Characterization and shifting of microbial community to denitrification for anaerobic sulfamethoxazole biodegradation with different electron acceptors

This study investigated the interaction between function microbiota succession and three electron acceptors in anaerobic sulfamethoxazole (SMX) degradation. Over 20%–60% SMX was degraded biologically after antibiotics acclimation under co-electron acceptors. Under sulfate- and nitrate-reducing conditions, SMX removal followed a pseudo-zero-order kinetic model and related to the sludge adsorption site. Microbiological analyses showed syntrophic community, including autotrophic denitrifiyer, nitrate reducing-sulfate oxidizier, and heterotrophic denitrifier, were putative SMX reducers.

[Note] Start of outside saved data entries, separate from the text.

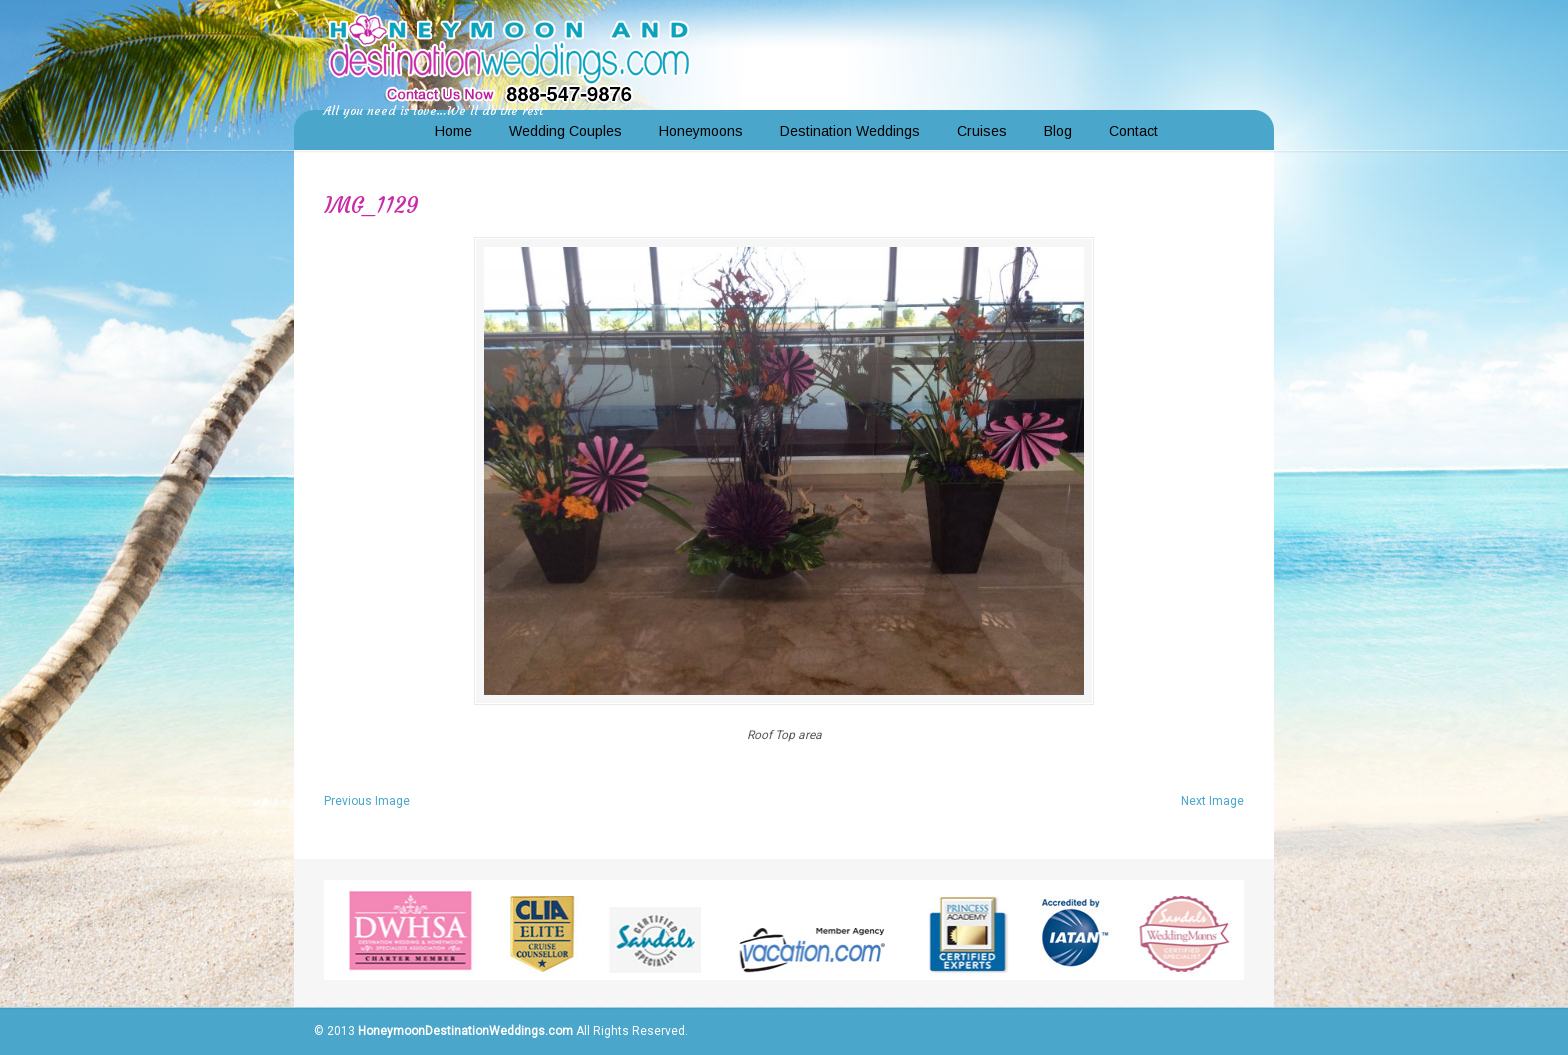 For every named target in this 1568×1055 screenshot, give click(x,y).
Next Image (1212, 801)
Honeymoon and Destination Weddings (509, 56)
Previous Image (367, 801) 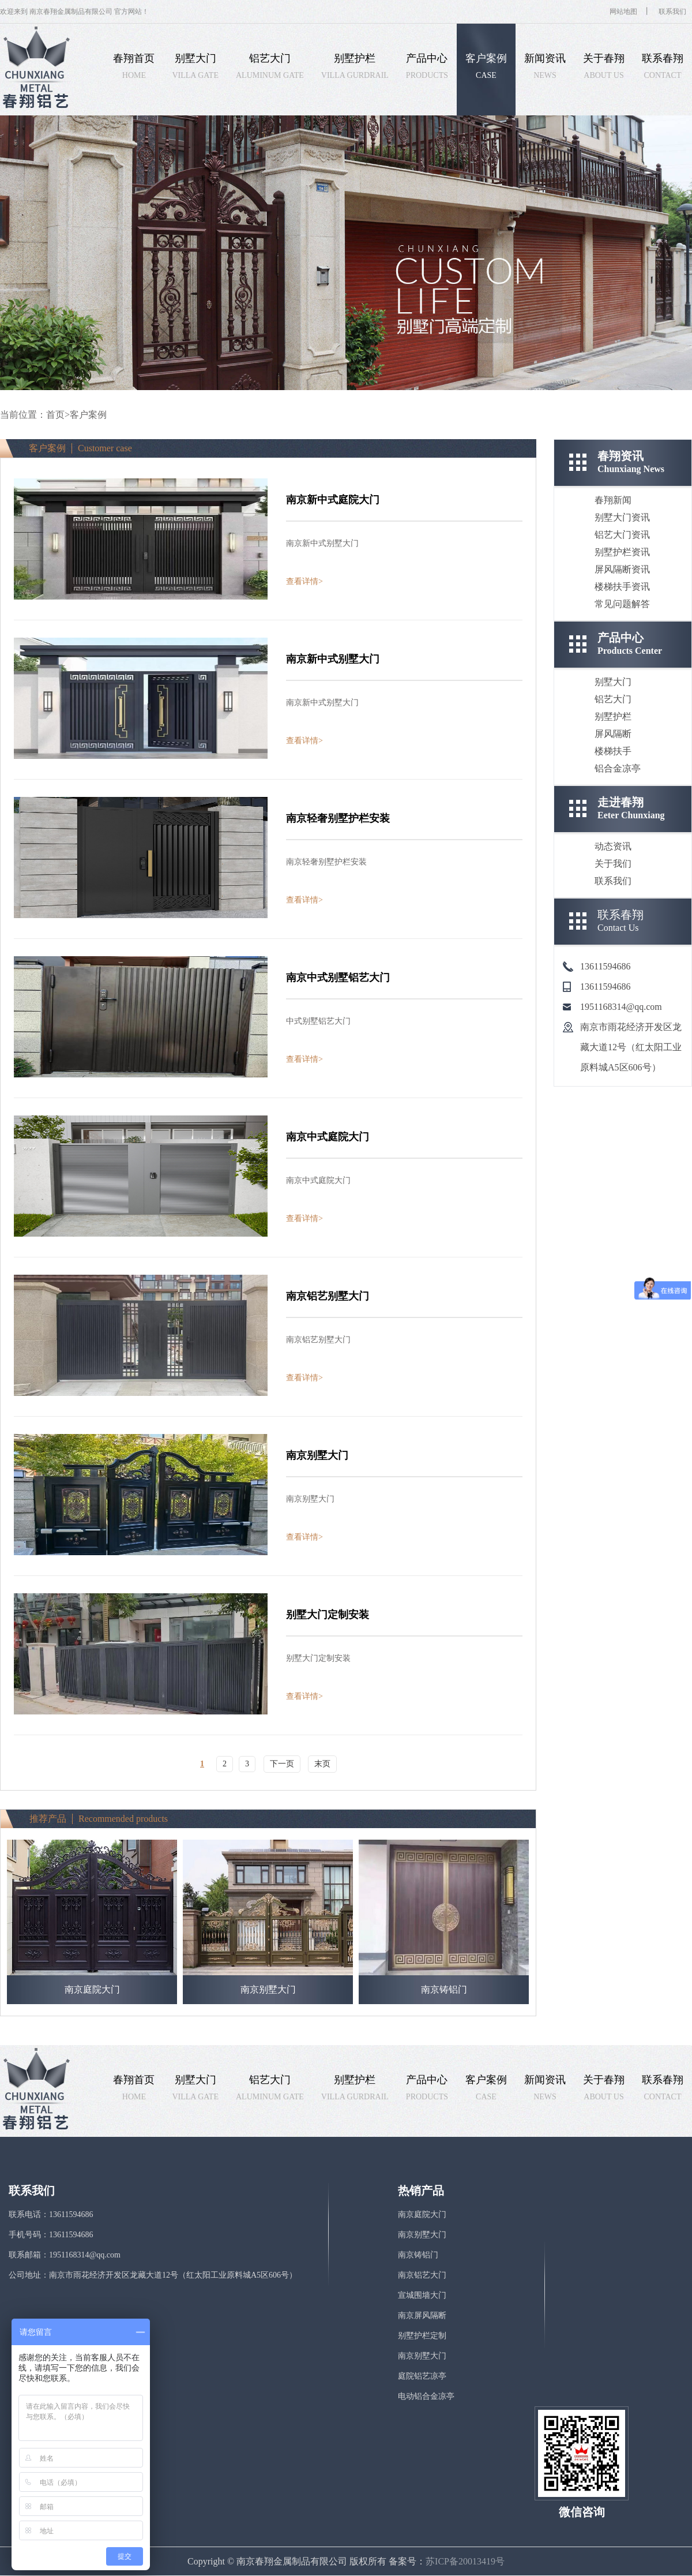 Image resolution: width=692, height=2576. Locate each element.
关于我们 (613, 863)
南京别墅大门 (422, 2234)
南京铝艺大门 (422, 2275)
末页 (322, 1763)
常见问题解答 (622, 604)
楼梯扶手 (613, 751)
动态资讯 (613, 846)
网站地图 (623, 12)
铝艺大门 (613, 699)
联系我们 (672, 12)
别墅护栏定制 (422, 2335)
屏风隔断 (613, 734)
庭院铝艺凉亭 (422, 2376)
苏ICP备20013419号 (465, 2561)
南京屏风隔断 (422, 2315)
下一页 (282, 1763)
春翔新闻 (613, 500)
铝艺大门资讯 (622, 535)
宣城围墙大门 (422, 2295)
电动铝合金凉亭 (426, 2396)
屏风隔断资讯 (622, 569)
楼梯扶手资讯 (622, 586)
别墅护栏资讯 (622, 552)
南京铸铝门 (418, 2255)
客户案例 (88, 415)
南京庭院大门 (422, 2214)
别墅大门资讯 (622, 517)
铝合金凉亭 (618, 768)
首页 (55, 415)
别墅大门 (613, 682)
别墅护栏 (613, 716) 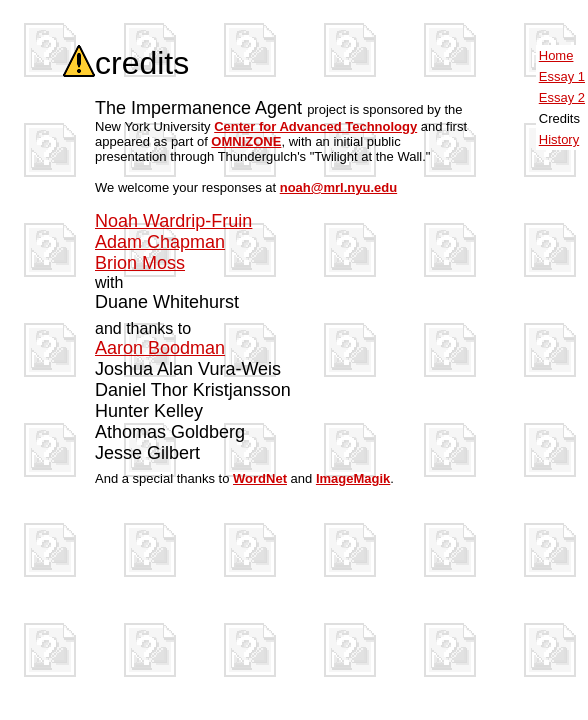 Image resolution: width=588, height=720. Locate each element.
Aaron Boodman (160, 348)
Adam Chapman (160, 242)
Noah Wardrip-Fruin (173, 221)
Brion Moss (140, 263) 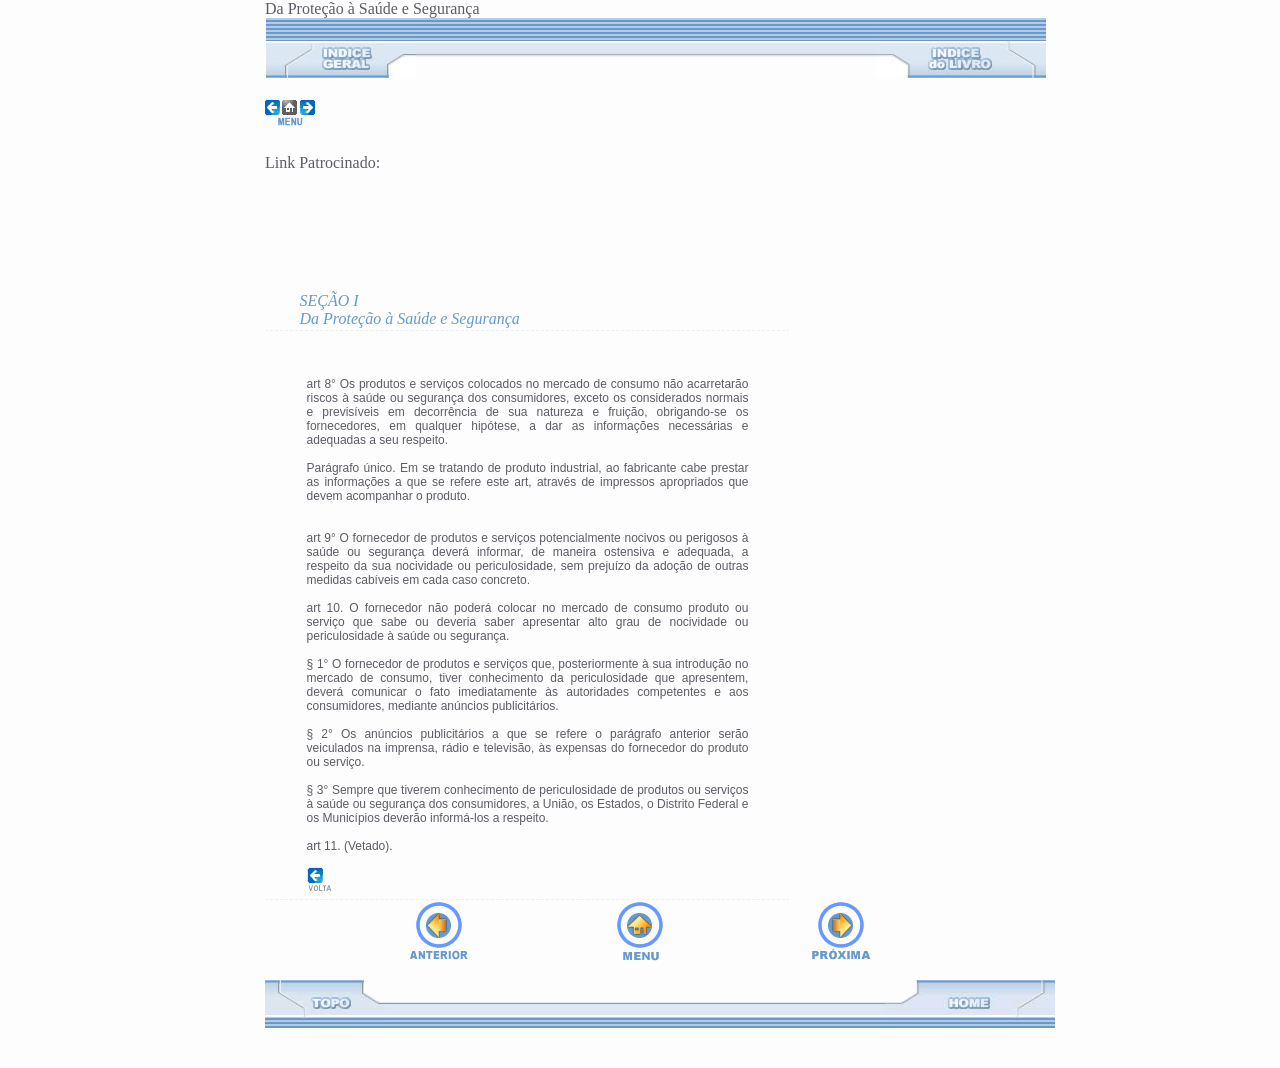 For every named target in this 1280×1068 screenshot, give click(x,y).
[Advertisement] (499, 220)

As an electron acceptor, sulfate was more beneficial in degrading SMX and maintaining the system stability and the colony structure. However, autotrophic nitrate-reducing sulfate-oxidizing bacteria has a stronger substrate competition advantage than sulfate-reducing bacteria (SRB), resulting in invalid SMX degradation. Thus, for the system start-up, SRB and iron/sulfur-based denitrifier should be preferentially enriched with sulfate electron acceptors to assure the removals of antibiotics. These results uncovered crucial factors that may affect the fate of SMX and associated biochemicals in anaerobic degradation processes but were previously overlooked.